Figure 1 Effective reduction of donor tail skin resident leucocytes 8 days after exposure to lethal total body irradiation. (A) Design of an allograft transplantation setting with reduced passenger leucocytes and IL-2 complex protocol treatment schema for indicated groups of skin allograft recipients. Donor mice were lethally irradiated (8.5Gy) d-8 and reconstituted with bone marrow cells of a naïve BALB/c mouse d-7. Donor tail skin was transplanted d0 onto recipient C57BL/6 mice.
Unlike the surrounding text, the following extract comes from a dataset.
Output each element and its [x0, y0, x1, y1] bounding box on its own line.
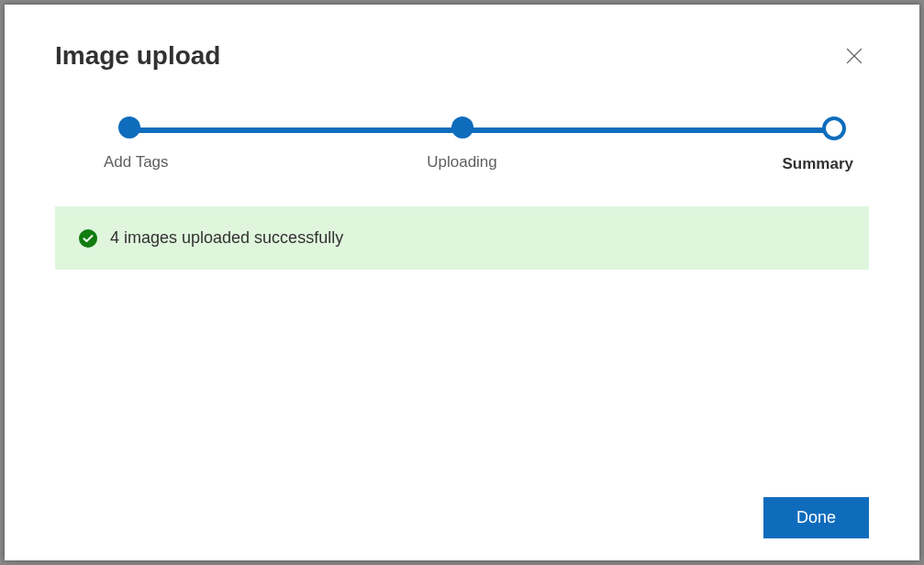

Indicated recipient mice in addition received a combination of IL-2 complexes, Rapamycin and a short term treatment of anti-IL-6. (B) Frequency of graft-resident CD45+ leucocytes within irradiated (IR; n = 7) and non-irradiated (non-IR; n = 4) skin grafts at time point of transplantation (d0) (mean 3% IR vs 17% non-IR; p = 0.006). (C) Graft-resident T-cell subsets within irradiated (n = 7) and non-irradiated (n = 4) skin grafts d0. Frequency of CD4+ (mean 0.079% IR vs 0.56% non-IR; p = 0.006) and CD8+ (mean 0.004% IR vs 0.13% non-IR; p = 0.006) T-cells within total graft-resident cells. (D) Frequency of graft-resident dendritic (CD45+ MHCII+ CD11c+; DC; mean 0.05% IR vs 0.15% non-IR; p = 0.03) and Langerhans cells (CD45+ MHCII+ CD11b+; LC; mean 0.03% IR vs 0.04% non-IR; NS) within IR and non-IR skin grafts d0 (n = 5 each). Analysis (B–D) was performed using flow cytometry and mean percentages are shown. Error bars indicate SD. (*P < 0.05; **P < 0.01; two-tailed t test with unequal variances).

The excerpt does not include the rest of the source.